WHAT YOU NEED TO DO | Tally up the lines below that include the word "міжнародних". Answer with the number alone.

DATA SUPPLIED |
========

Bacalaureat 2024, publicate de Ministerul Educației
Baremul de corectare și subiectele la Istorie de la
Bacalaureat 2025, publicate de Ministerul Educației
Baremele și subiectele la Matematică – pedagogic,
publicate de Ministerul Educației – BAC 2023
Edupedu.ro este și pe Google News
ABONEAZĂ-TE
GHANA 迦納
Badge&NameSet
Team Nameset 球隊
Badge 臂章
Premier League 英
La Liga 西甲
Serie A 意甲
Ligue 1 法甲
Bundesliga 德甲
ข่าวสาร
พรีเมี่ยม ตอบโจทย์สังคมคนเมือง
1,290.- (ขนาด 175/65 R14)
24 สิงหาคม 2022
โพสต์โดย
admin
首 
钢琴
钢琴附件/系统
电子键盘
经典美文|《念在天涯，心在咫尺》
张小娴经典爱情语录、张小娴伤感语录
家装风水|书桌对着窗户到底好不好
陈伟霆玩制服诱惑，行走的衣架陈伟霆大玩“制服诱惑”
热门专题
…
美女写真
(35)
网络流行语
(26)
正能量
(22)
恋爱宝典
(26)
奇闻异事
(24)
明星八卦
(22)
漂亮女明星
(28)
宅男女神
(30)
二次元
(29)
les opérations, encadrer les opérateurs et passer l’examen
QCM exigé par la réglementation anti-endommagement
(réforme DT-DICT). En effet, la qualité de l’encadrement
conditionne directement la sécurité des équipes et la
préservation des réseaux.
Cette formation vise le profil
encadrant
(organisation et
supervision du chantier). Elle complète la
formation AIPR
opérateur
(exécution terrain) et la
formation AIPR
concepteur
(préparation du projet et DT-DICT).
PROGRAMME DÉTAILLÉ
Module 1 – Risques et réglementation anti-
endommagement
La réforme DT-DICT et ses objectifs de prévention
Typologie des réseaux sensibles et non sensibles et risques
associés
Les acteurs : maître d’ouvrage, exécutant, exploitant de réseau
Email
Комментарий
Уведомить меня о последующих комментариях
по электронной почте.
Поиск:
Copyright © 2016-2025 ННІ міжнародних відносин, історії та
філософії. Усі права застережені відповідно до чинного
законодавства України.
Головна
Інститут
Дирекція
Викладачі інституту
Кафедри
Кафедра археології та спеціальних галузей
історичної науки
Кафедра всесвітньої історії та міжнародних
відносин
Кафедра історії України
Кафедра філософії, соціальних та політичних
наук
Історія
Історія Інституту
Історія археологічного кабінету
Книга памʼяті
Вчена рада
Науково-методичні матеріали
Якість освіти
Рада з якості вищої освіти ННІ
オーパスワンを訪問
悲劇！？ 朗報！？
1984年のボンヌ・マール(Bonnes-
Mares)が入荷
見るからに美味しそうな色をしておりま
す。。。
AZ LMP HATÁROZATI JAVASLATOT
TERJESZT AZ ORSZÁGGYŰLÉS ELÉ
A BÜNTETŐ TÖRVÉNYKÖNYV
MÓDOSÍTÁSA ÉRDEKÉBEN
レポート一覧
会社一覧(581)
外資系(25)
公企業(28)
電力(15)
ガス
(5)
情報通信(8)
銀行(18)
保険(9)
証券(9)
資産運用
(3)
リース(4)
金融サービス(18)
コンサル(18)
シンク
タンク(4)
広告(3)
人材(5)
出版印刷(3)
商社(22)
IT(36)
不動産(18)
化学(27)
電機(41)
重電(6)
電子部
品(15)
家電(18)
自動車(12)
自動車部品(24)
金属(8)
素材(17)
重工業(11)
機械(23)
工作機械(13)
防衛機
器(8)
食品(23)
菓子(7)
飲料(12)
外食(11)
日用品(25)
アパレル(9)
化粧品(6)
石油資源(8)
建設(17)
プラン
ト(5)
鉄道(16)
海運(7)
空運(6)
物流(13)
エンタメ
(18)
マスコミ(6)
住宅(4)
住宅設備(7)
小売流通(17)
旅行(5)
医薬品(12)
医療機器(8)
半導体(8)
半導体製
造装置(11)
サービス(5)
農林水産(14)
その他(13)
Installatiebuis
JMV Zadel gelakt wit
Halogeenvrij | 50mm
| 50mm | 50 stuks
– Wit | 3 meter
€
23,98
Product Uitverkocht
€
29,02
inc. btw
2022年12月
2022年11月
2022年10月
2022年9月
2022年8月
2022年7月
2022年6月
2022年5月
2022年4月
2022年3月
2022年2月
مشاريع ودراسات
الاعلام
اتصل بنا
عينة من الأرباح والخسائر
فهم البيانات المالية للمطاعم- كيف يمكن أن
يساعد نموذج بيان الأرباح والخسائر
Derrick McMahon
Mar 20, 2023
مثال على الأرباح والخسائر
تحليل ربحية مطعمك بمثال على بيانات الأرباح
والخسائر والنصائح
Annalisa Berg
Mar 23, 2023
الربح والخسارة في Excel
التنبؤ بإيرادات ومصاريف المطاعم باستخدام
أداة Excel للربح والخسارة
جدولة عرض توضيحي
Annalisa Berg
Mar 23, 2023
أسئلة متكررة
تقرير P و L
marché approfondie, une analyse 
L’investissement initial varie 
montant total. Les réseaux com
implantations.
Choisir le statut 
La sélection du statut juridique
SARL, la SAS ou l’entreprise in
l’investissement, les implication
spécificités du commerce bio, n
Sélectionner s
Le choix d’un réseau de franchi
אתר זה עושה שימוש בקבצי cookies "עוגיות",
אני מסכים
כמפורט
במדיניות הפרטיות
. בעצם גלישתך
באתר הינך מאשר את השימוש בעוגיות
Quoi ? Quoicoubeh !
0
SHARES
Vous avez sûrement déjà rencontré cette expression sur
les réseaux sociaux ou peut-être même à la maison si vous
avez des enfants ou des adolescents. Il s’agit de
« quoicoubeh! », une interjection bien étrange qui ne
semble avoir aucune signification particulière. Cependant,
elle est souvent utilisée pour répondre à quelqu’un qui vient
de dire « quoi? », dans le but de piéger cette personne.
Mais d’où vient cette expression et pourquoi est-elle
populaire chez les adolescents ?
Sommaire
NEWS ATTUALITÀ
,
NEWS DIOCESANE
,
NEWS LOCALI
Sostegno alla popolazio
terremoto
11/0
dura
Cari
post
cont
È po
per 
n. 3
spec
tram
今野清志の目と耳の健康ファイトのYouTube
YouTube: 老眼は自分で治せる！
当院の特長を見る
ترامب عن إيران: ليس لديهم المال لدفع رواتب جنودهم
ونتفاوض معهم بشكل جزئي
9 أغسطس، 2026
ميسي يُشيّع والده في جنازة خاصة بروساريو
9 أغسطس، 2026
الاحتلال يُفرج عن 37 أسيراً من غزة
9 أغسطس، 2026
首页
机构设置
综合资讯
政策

========

SOLUTION FOR THIS TASK | 2